Leave it to God
by chuckofish
Today we remember Frederick Buechner (1926-2022), Presbyterian minister, writer and theologian. He died last year and I miss him. Presbyterians do not have feast days, but if they did, today would be his, as it is his birthday.

He made a big splash in literary circles when his first novel, A Long Day’s Dying, was published in 1950. But then he entered seminary and the shine wore off.
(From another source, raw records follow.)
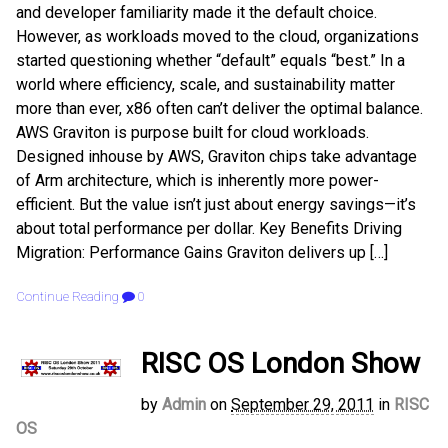
and developer familiarity made it the default choice.
However, as workloads moved to the cloud, organizations
started questioning whether “default” equals “best.” In a
world where efficiency, scale, and sustainability matter
more than ever, x86 often can’t deliver the optimal balance.
AWS Graviton is purpose built for cloud workloads.
Designed inhouse by AWS, Graviton chips take advantage
of Arm architecture, which is inherently more power-
efficient. But the value isn’t just about energy savings—it’s
about total performance per dollar. Key Benefits Driving
Migration: Performance Gains Graviton delivers up […]
Continue Reading
0
RISC OS London Show
by
Admin
on
September 29, 2011
in
RISC
OS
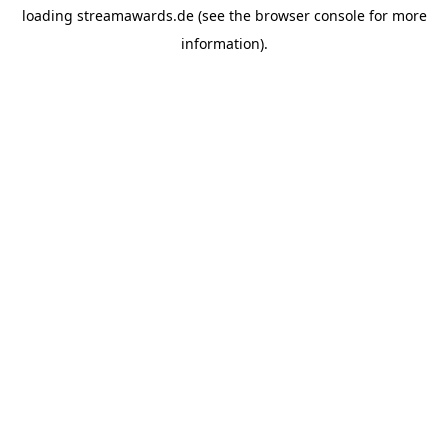
loading
streamawards.de
(see the
browser console
for more
information).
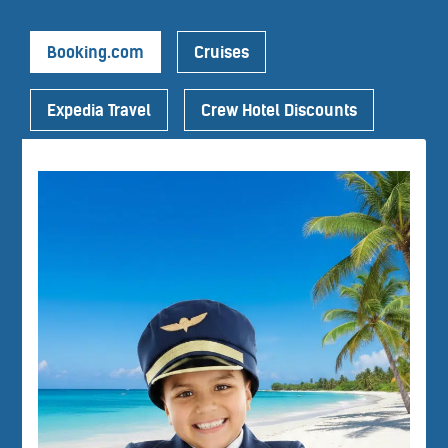
Booking.com
Cruises
Expedia Travel
Crew Hotel Discounts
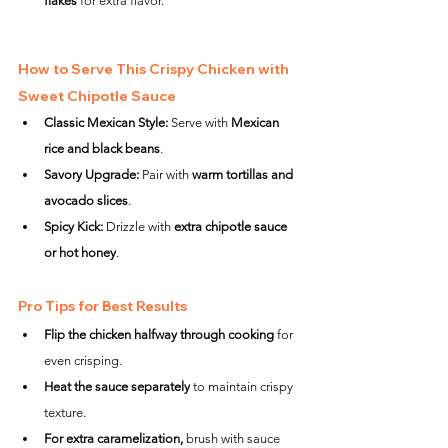
flakes
 for extra flavor.
How to Serve This Crispy Chicken with 
Sweet Chipotle Sauce
Classic Mexican Style:
 Serve with 
Mexican 
rice and black beans
.
Savory Upgrade:
 Pair with 
warm tortillas and 
avocado slices
.
Spicy Kick:
 Drizzle with 
extra chipotle sauce 
or hot honey
.
Pro Tips for Best Results
Flip the chicken halfway through cooking
 for 
even crisping.
Heat the sauce separately
 to maintain crispy 
texture.
For extra caramelization,
 brush with sauce 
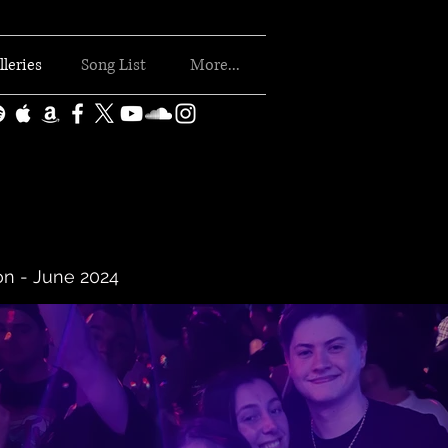
lleries
Song List
More...
on - June 2024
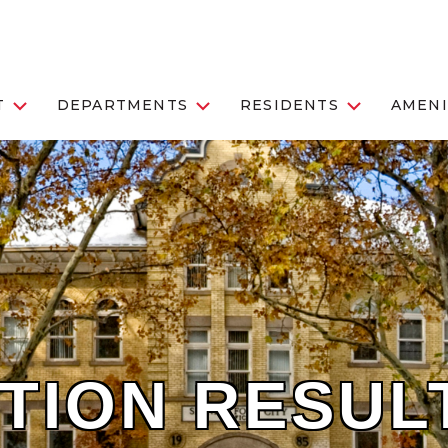
T
DEPARTMENTS
RESIDENTS
AMENI
TION RESUL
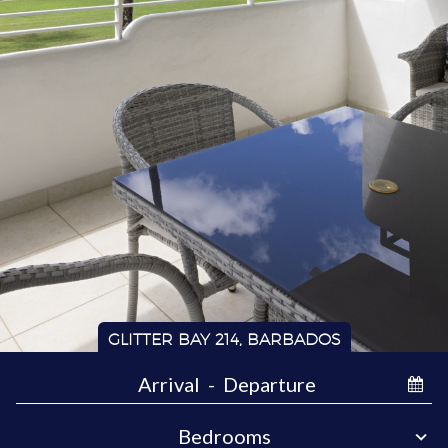
GLITTER BAY 214, BARBADOS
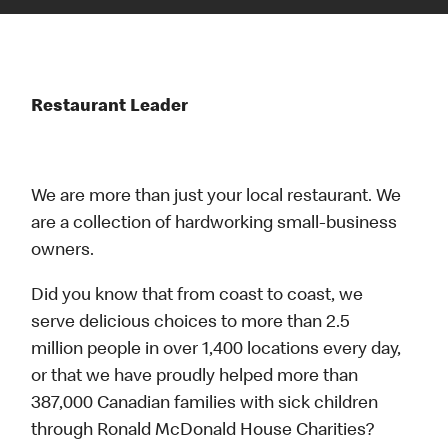
Restaurant Leader
We are more than just your local restaurant. We
are a collection of hardworking small-business
owners.
Did you know that from coast to coast, we
serve delicious choices to more than 2.5
million people in over 1,400 locations every day,
or that we have proudly helped more than
387,000 Canadian families with sick children
through Ronald McDonald House Charities?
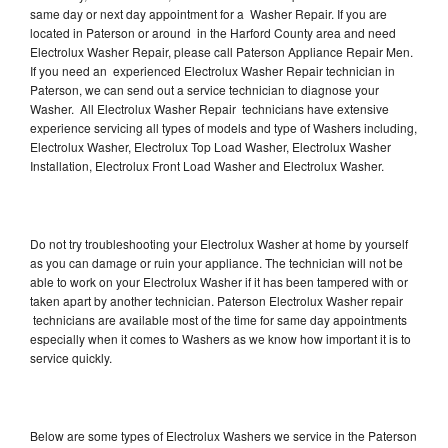
same day or next day appointment for a Washer Repair. If you are
located in Paterson or around in the Harford County area and need
Electrolux Washer Repair, please call Paterson Appliance Repair Men.
If you need an experienced Electrolux Washer Repair technician in
Paterson, we can send out a service technician to diagnose your
Washer. All Electrolux Washer Repair technicians have extensive
experience servicing all types of models and type of Washers including,
Electrolux Washer, Electrolux Top Load Washer, Electrolux Washer
Installation, Electrolux Front Load Washer and Electrolux Washer.
Do not try troubleshooting your Electrolux Washer at home by yourself
as you can damage or ruin your appliance. The technician will not be
able to work on your Electrolux Washer if it has been tampered with or
taken apart by another technician. Paterson Electrolux Washer repair
technicians are available most of the time for same day appointments
especially when it comes to Washers as we know how important it is to
service quickly.
Below are some types of Electrolux Washers we service in the Paterson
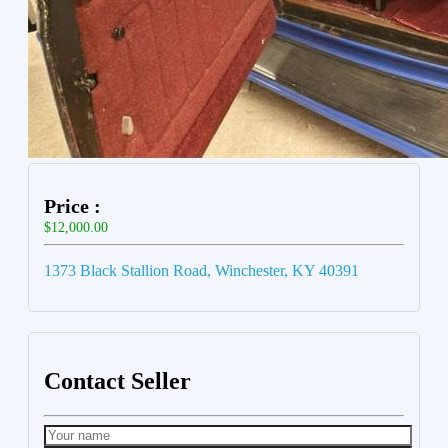
Price :
$12,000.00
1373 Black Stallion Road, Winchester, KY 40391
Contact Seller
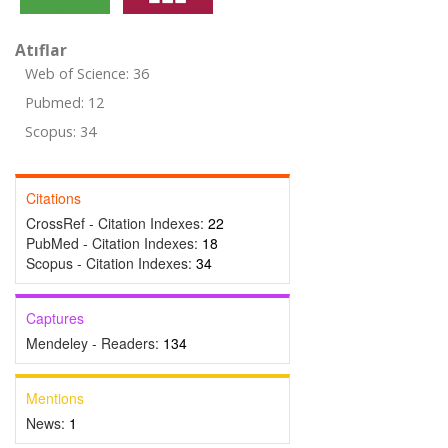
Atıflar
Web of Science: 36
Pubmed: 12
Scopus: 34
Citations
CrossRef - Citation Indexes:
22
PubMed - Citation Indexes:
18
Scopus - Citation Indexes:
34
Captures
Mendeley - Readers:
134
Mentions
News:
1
He was a finalist for the Pulitzer Prize for Fiction and for the National Book Award for Fiction, but he never won any big awards.
He said:
I wanted to learn about Christ – about the Old Testament, which had been his Bible, and the New Testament, which was the Bible about him; about the history of the church, which had been founded on the faith that through him God had not only revealed his innermost nature and his purpose for the world, but had released into the world a fierce power to draw people into that nature and adapt them to that purpose… No intellectual pursuit had ever aroused in me such intense curiosity, and much more than my intellect was involved, much more than my curiosity aroused. In the unfamiliar setting of a Presbyterian church, of all places, I had been moved to astonished tears which came from so deep inside me that to this day I have never fathomed them, I wanted to learn more about the source of those tears and the object of that astonishment. (Now and Then)
To this day, I am still crying those same tears (and in a Presbyterian church!) that he described.

The old hymns always get me, but the new hymnal — to put it kindly — lacks vigor, and the music no longer moves me.
I’ve had the same experience many times as well!